RECORDS FOR PROCESSING:

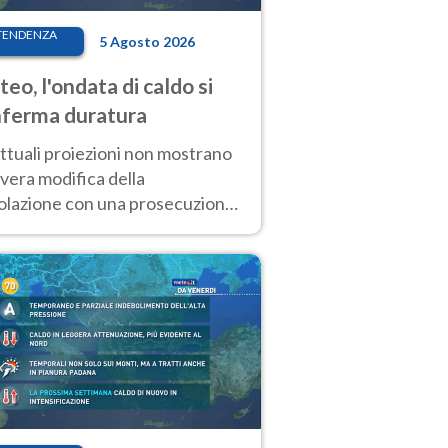
TENDENZA
5 Agosto 2026
eo, l'ondata di caldo si
ferma duratura
ttuali proiezioni non mostrano
vera modifica della
colazione con una prosecuzione
caldo fuori scala per molti
ni, compresa la settimana di
ragosto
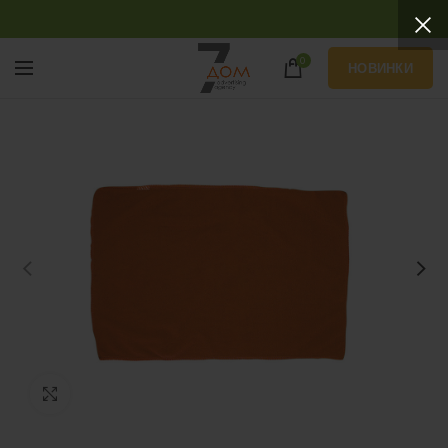
0
НОВИНКИ
Нажмите, чтобы увеличить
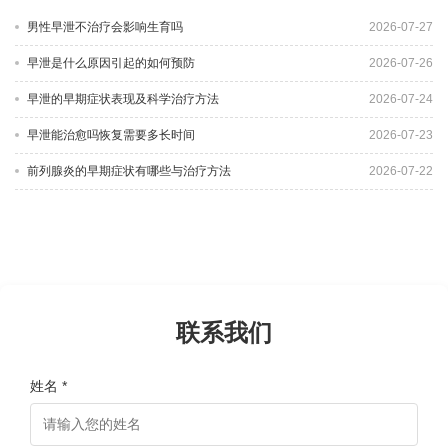
男性早泄不治疗会影响生育吗
2026-07-27
早泄是什么原因引起的如何预防
2026-07-26
早泄的早期症状表现及科学治疗方法
2026-07-24
早泄能治愈吗恢复需要多长时间
2026-07-23
前列腺炎的早期症状有哪些与治疗方法
2026-07-22
联系我们
姓名 *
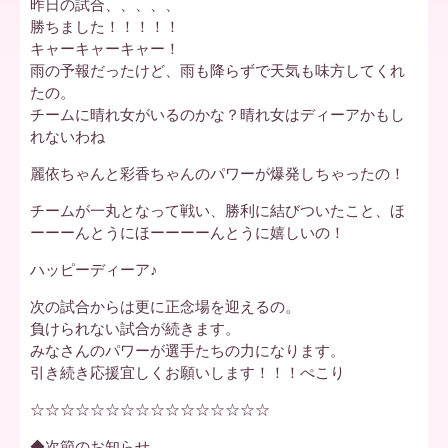
昨日の試合、、、、、
勝ちました！！！！！
ア
キャーキャーキャー！
雨の予報だったけど、雨も降らずで天気も味方してくれ
たの。
チームに晴れ女がいるのかな？晴れ女はディーアかもし
北
れないわね
麗依ちゃんと彩香ちゃんのパワーが爆発しちゃったの！
海
チームが一丸となって戦い、勝利に結びついたこと、ほ
ーーーんとうにほーーーーんとうに嬉しいの！
ハッピーディーア♪
道
次の試合からは更に正念場を迎えるの。
負けられない試合が続きます。
みなさんのパワーが選手たちの力になります。
引き続き応援宜しくお願いします！！！ぺこり
☆☆☆☆☆☆☆☆☆☆☆☆☆☆☆☆
◆次節のお知らせ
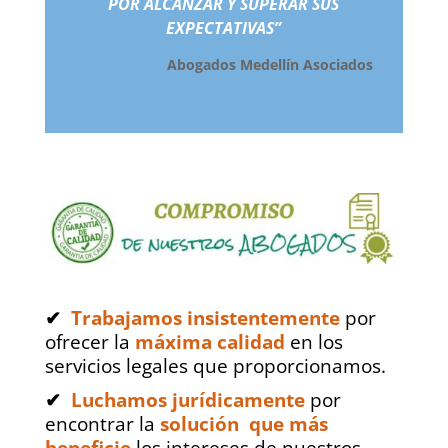
POR ALCANZAR Y SUPERAR SUS
EXPECTATIVAS”
Abogados Medellín
Asociados
✔
Trabajamos insistentemente
por
ofrecer la
máxima calidad
en los
servicios legales que proporcionamos.
✔
Luchamos jurídicamente
por
encontrar la
solución que más
beneficie
los intereses de nuestros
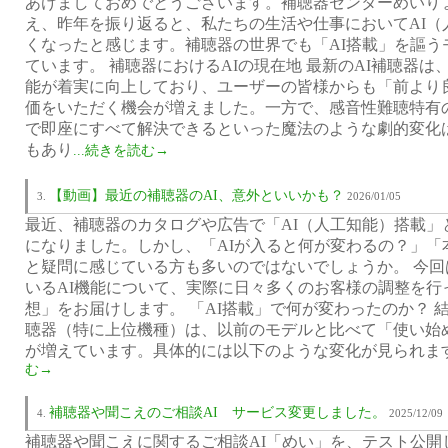
あけましておめでとうございます。補聴器センターめいりょう
え、昨年を振り返ると、私たちの生活や仕事においてAI（
くなったと感じます。補聴器の世界でも「AI搭載」を謳う
ています。 補聴器におけるAIの現在地 最新のAI補聴器
能が着実に向上しており、ユーザーの皆様からも「前より
価をいただく機会が増えました。一方で、感音性難聴特有の
で即座にすべて解決できるといった魔法のような劇的変化
もあり
...続きを読む→
【動画】最近の補聴器のAI、意外といいかも？
2026/01/05
最近、補聴器のカタログや広告で「AI（人工知能）搭載」
になりました。しかし、「AIが入ると何が変わるの？」「
と疑問に感じている方も多いのではないでしょうか。 今
いるAI機能について、実際に日々多くのお客様の調整を行
想」をお届けします。 「AI搭載」で何が変わったのか？ 
聴器（特に上位機種）は、以前のモデルと比べて「使い始
が増えています。具体的には以下のような変化が見られま
む→
補聴器や聞こえのご相談AI サービス変更しました。
2025/12/09
補聴器や聞こえに関するご相談AI「めい」を、テスト公開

WHAT IS EXPECTED: Lines from the entries that contain the word "AI搭載" are what the answer must hold.

RESPONSE:
くなったと感じます。補聴器の世界でも「AI搭載」を謳う
想」をお届けします。 「AI搭載」で何が変わったのか？ 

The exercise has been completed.